Robert Wenzel on how anti-gold proponent Paul Samuelson got rich
Their academic nonsense says one thing, but their real world activities are quite different. In academia, Samuelson wrote about the efficiencies of the market and was anti-gold. In the real world, he sought out traders that could find the inefficiencies in the markets, and he owned gold.
Incoherence seems to be a familiar quality that can be observed with interventionists, or simply, not practising what they preach.
I’d further add the following:
Interventionists want higher taxes, yet they refuse to pay taxes or volunteer to pay taxes (or donate their earnings) outside of government edict. They want the others, specifically “soaking the rich”, to suffer the burden of higher taxes...but never on them.

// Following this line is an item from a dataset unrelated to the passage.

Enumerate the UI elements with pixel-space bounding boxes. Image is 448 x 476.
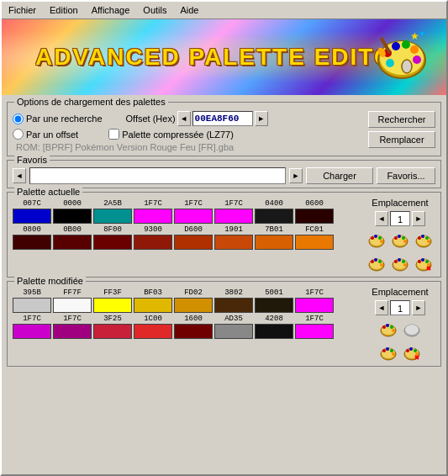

Interventionists want “self sufficiency” or local production. Yet they ride in foreign made cars, buy foreign food, use foreign appliances, clothes, and many other foreign products or services. They even travel abroad or conduct business with foreign partners.
Interventionists spite free trade: Yet they engage in voluntary exchange...everyday! They even sell their advocacies via the markets (books, journals, speaking engagements etc…)!
Interventionists declare that war is a good way to buoy the economy. Yet they are afraid to go to the front lines to engage in combat!
Interventionists want someone’s activity regulated. It’s definitely not theirs!
Interventionists preach depression economics. Yet as experts ensconced in the ivory towers, they are compensated by institutions (school, Wall Street or media), sell books (!), or receive grants from government sponsored entities and can hardly take on market positions that supports their biases, something like how Paul Samuelson made his fortune.
In one of the episodes of the comedy series, Seinfeld, Jerry Seinfeld advised his friend George Costanza who seem to get everything wrong, “If every instinct you have is wrong, then the opposite would have to be right”.
This must be the unstated rallying slogan of the interventionists. Paul Samuelson looked like one.